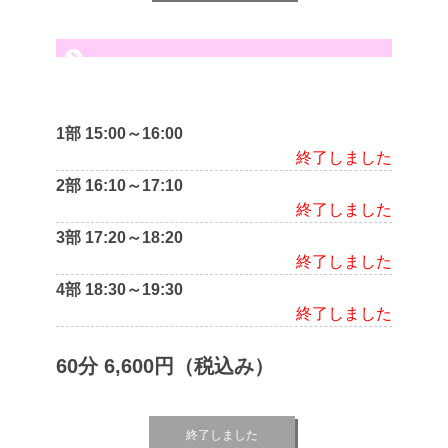
1部 15:00～16:00
終了しました
2部 16:10～17:10
終了しました
3部 17:20～18:20
終了しました
4部 18:30～19:30
終了しました
60分 6,600円（税込み）
終了しました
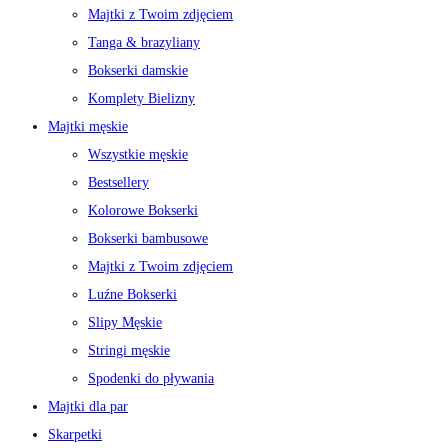
Majtki z Twoim zdjęciem
Tanga & brazyliany
Bokserki damskie
Komplety Bielizny
Majtki męskie
Wszystkie męskie
Bestsellery
Kolorowe Bokserki
Bokserki bambusowe
Majtki z Twoim zdjęciem
Luźne Bokserki
Slipy Męskie
Stringi męskie
Spodenki do pływania
Majtki dla par
Skarpetki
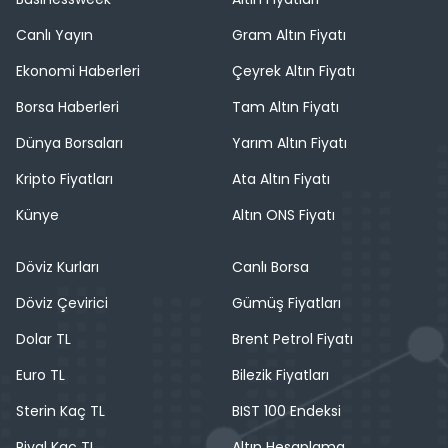
Canlı Yayın
Gram Altın Fiyatı
Ekonomi Haberleri
Çeyrek Altın Fiyatı
Borsa Haberleri
Tam Altın Fiyatı
Dünya Borsaları
Yarım Altın Fiyatı
Kripto Fiyatları
Ata Altın Fiyatı
Künye
Altın ONS Fiyatı
Döviz Kurları
Canlı Borsa
Döviz Çevirici
Gümüş Fiyatları
Dolar TL
Brent Petrol Fiyatı
Euro TL
Bilezik Fiyatları
Sterin Kaç TL
BIST 100 Endeksi
Riyal Kaç TL
Altın Hesaplama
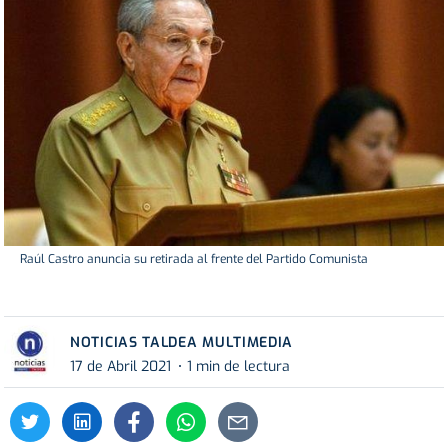
Raúl Castro anuncia su retirada al frente del Partido Comunista
NOTICIAS TALDEA MULTIMEDIA
17 de Abril 2021
1 min de lectura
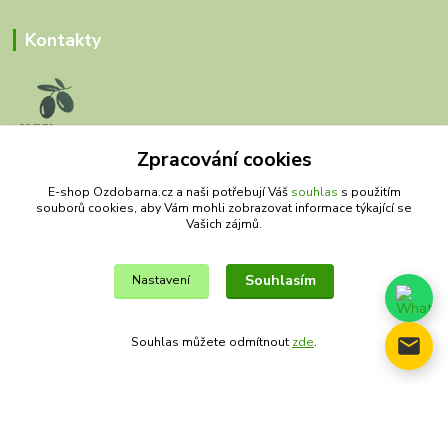
Kontakty
Zpracování cookies
Olivy Matěj
E-shop Ozdobarna.cz a naši potřebují Váš
souhlas
s použitím
souborů cookies, aby Vám mohli zobrazovat informace týkající se
Kristýna Matějková
Vašich zájmů.
+420 777 028 663
olivymatej@seznam.cz
Souhlasím
Nastavení
Souhlas můžete odmítnout
zde
.
© Copyright 2019 – 2026 Olivy Matěj
Vytvořeno na
Eshop-rychle.cz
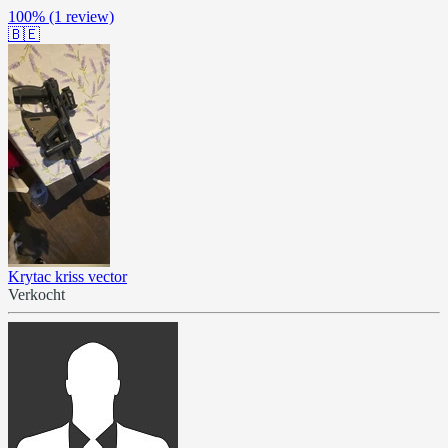
100%
(1 review)
🇧🇪
Krytac kriss vector
Verkocht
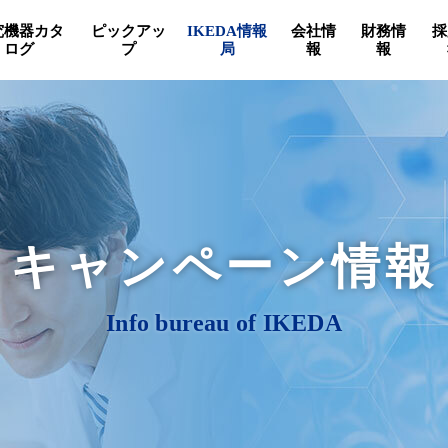
究機器カタ
ピックアッ
IKEDA情報
会社情
財務情
採
ログ
プ
局
報
報
キャンペーン情報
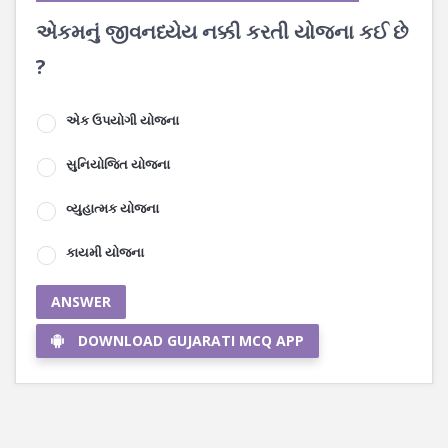
એકમનું જીવનધ્યેય નક્કી કરતી યોજના કઈ છે
?
એક ઉપયોગી યોજના
સુનિયોજિત યોજના
વ્યુહાત્મક યોજના
કાયમી યોજના
ANSWER
DOWNLOAD GUJARATI MCQ APP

→ WORK TASK
For the material above, the answer must be only the number of lines holding the word "Fiyatı".

→ WRITTEN SOLUTION
7